| Exercise objective |
Exclude the pictures and retype the entries as written.
= = = = =
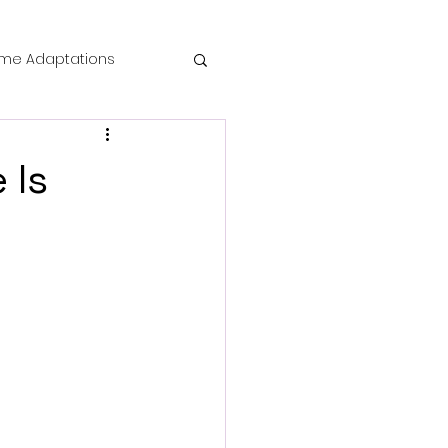
me Adaptations
film review
 Is
 Mysteries
die Horror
= = = = =
| Written answer |
me Adaptations
film review
 Is
 Mysteries
die Horror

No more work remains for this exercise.